Arrêter de fumer : pourquoi est-ce plus difficile pour les femmes ? Les conseils d’un tabacologue pour y parvenir

Plus grande irritabilité, crainte de prendre du poids, substituts moins efficaces, les femmes échouent plus souvent dans leurs tentatives que les hommes. Les conseils pour maximiser ses chances.

Nous ne sommes pas tous égaux devant l’arrêt du tabac. Les femmes ont entre 5 et 30% de voir leur chance de réussite diminuée par rapport aux hommes. Des chiffres d’autant plus préoccupants que les femmes sont plus vulnérables. « A tabagisme égal, les maladies liées au tabac sont plus fréquentes chez les femmes : cancer du poumon, BPCO (bronchopneumopathie chronique obstructive), pathologies cardio-vasculaires », note le Pr Gérard Peiffer (1), pneumologue et tabacologue. Les premières jours de l’arrêt sont souvent les plus difficiles. Nervosité, irritabilité, troubles de la concentration, les femmes souffrent davantage du syndrome de sevrage. L’arrêt peut aussi s’accompagner d’hyperphagie, une tendance à manger davantage, avec la sensation de perdre le contrôle. Il est donc essentiel de se faire aider.

Méthodes de sevrage du tabac : des efficacités différentes selon les se-xes

  • Les substituts nicotiniques (patchs, pastilles, gommes) sont moins efficaces chez les femmes. Elles métabolisent plus rapidement la nicotine, c’est-à-dire qu’elles la détruisent plus rapidement. D’où une tendance fréquente à sous-doser l’apport nécessaire. « Chez la femme enceinte, on adapte les doses au fur et à mesure de la grossesse car la nicotine est détruite de plus en plus vite, donc il en faut davantage », précise le Dr Gérard Peiffer.
  • Médicaments. La varénicline, commercialisée sous le nom de Champix, a montré une efficacité supérieure chez les femmes, même si elle a un peu plus d’effets secondaires (nausées en tout début de traitement).
  • Thérapies alternatives. Yoga, méditation, hypnose, acupuncture… les femmes sont plus réceptives à ces techniques qui n’ont pas été validées scientifiquement mais qui peuvent être utiles si elles s’accompagnent de traitements reconnus.
  • Et aussi. Les thérapies cognitivo-comportementales (TCC), reconnues comme efficaces, procurent les mêmes chances d’arrêt pour les deux sexes. De même que la cigarette électronique qui n’est utilisée qu’en ultime recours, avec un protocole strict (norme AFNOR OU CE, durée d’utilisation limitée…).

Prise de poids, nervosité… il faut tenir compte des spécificités féminines
Le bon moment.

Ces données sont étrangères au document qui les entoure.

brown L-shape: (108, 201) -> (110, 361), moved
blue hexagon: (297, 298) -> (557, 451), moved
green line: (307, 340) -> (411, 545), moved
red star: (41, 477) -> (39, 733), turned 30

Plus les taux d’oestrogènes sont élevés, plus les envies impérieuses de fumer deviennent fortes. Mieux vaut donc arrêter de fumer en début de cycle.

Eviter la prise de poids. La peur de grossir représente un frein important. En plus des principes alimentaires classiques (limiter les quantités, manger lentement…), l’activité physique contribue à stabiliser la balance. « De nombreuses études montrent qu’elle permet de réduire le besoin impérieux de fumer. On conseille de marcher, bouger, et en quelques minutes, l’envie disparaît », précise le tabacologue. Les substituts, pris à la bonne dose et le temps nécessaire, limitent la prise de poids pendant la durée du traitement.

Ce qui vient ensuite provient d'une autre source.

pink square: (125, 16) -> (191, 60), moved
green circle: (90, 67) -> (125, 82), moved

Limiter les symptômes anxieux et dépressifs. « Il faut vérifier qu’une dépression n’apparaisse pas au bout de quelques semaines d’arrêt », avertit le Dr Peiffer. Troubles du sommeil avec insomnie en deuxième partie de nuit, perte d’énergie, envie de ne rien faire, en sont quelques signes. Il faut recourir à des thérapies cognitivo-comportementales ou parfois à des antidépresseurs. « Bien assurer le contrôle du poids, la surveillance des facteurs anxiodépressifs : tous ces éléments permettent d’obtenir 30% de réussite en plus dans l’arrêt du tabac chez les femmes », précise le tabacologue.

Les femmes demandent plus souvent l’aide d’un professionnel de santé, un atout pour réussir son arrêt. Le livre Libre, j’arrête de fumer avec un tabacologue, du Dr Philippe Guichenez et le Dr Gérard Peiffer, pneumologues et tabacologues (édition L&P) détaille des parcours de patients : déclic, rechutes et solutions pour l’arrêt (associationlivreetpartage@gmail.com).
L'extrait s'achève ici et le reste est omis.